## Try it
Only the lines of the data holding the string "элементов" need to be returned.

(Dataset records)
::::
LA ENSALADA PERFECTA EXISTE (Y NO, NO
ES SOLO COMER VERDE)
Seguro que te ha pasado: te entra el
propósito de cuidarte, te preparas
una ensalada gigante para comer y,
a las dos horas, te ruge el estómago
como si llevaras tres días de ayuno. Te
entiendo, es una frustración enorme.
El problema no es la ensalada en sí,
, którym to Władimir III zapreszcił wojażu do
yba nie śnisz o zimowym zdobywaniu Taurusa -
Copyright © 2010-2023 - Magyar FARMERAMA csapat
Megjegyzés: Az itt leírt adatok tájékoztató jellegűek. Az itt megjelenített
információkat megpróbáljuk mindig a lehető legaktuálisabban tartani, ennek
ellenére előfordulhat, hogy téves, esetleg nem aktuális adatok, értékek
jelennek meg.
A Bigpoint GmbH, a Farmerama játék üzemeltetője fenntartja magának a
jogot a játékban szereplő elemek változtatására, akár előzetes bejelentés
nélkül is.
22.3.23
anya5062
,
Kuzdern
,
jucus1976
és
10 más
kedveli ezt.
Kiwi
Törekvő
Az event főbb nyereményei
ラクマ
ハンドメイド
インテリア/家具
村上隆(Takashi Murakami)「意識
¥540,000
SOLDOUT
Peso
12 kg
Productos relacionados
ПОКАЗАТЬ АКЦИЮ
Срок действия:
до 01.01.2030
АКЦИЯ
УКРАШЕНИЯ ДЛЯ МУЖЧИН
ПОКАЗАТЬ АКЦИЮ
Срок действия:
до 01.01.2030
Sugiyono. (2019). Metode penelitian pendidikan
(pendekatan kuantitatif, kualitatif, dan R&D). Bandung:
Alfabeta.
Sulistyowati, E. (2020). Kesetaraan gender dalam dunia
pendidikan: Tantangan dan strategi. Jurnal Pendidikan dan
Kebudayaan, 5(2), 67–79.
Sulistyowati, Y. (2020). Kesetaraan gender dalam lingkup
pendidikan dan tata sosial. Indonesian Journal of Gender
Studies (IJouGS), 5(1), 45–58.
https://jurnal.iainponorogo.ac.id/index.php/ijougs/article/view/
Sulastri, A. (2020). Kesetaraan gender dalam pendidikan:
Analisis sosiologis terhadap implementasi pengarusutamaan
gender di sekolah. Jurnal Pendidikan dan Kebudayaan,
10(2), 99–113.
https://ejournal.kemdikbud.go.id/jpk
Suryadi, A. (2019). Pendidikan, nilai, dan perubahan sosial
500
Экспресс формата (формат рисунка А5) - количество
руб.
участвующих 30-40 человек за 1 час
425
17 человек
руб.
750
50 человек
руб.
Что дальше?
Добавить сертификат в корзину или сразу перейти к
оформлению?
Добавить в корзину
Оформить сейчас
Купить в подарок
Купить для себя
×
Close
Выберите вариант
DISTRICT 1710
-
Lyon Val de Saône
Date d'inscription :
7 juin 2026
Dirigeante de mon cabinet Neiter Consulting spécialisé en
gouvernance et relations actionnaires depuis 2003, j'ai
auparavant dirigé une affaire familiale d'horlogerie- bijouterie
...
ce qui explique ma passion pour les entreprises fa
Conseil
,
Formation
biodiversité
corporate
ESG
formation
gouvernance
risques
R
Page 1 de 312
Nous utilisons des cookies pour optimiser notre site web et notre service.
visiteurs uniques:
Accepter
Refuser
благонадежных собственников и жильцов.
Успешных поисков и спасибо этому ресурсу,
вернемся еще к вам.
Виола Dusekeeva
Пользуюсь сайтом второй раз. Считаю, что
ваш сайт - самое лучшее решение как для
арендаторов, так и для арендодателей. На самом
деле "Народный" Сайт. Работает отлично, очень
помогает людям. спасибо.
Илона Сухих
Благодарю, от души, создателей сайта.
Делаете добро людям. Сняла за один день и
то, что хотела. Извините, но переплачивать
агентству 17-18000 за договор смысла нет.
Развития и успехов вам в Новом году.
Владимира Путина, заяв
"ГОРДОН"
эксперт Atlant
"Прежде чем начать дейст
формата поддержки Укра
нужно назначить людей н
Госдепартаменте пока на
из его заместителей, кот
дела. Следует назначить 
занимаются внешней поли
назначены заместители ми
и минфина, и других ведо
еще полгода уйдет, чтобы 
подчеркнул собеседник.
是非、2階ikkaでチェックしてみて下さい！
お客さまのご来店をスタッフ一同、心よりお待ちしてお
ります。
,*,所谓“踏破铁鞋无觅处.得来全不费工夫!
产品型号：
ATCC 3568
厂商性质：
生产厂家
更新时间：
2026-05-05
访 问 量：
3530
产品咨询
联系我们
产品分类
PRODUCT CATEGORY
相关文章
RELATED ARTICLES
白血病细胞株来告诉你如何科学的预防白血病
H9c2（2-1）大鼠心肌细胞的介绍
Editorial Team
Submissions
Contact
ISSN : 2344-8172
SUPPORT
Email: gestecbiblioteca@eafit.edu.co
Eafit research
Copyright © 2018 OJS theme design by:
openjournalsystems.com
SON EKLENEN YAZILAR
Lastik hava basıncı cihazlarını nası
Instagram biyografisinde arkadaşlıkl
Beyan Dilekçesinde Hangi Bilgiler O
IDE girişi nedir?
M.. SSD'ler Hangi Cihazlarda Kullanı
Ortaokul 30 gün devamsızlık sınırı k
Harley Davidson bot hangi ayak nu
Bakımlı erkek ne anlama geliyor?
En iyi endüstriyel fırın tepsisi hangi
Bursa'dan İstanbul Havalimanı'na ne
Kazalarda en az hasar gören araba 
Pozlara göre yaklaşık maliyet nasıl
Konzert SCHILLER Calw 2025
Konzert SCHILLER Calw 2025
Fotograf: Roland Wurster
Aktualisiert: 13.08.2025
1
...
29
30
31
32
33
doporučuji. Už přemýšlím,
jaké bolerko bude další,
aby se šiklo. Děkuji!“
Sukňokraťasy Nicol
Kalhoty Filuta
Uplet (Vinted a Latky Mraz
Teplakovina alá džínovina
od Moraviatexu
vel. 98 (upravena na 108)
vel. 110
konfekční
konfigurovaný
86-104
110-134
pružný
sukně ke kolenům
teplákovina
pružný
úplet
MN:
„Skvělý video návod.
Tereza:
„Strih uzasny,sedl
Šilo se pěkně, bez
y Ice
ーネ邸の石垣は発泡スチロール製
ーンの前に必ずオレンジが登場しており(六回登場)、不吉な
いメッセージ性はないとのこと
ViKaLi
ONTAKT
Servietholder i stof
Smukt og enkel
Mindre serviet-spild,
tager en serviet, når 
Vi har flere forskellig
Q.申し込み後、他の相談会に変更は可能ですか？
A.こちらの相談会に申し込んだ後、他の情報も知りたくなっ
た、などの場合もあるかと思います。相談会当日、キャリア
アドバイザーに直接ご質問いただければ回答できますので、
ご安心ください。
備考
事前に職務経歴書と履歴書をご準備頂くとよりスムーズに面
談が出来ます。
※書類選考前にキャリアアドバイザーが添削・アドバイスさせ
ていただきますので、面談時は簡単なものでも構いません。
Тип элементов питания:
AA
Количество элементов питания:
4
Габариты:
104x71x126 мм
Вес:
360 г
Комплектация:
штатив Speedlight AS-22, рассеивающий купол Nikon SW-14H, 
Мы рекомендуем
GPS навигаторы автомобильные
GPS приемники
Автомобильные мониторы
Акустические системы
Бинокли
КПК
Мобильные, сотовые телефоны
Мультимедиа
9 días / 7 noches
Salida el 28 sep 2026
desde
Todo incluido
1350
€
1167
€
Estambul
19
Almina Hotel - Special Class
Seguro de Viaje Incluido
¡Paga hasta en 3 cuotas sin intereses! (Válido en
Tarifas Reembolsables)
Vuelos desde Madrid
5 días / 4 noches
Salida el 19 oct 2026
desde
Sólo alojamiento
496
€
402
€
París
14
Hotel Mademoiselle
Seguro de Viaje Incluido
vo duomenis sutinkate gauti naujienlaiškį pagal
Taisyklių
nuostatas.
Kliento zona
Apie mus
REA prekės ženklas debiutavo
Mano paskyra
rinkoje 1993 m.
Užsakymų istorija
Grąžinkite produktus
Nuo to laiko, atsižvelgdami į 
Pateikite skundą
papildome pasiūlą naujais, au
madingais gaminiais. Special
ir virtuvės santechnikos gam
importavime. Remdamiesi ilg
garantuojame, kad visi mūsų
::::
## Completed task
Тип элементов питания:
Количество элементов питания:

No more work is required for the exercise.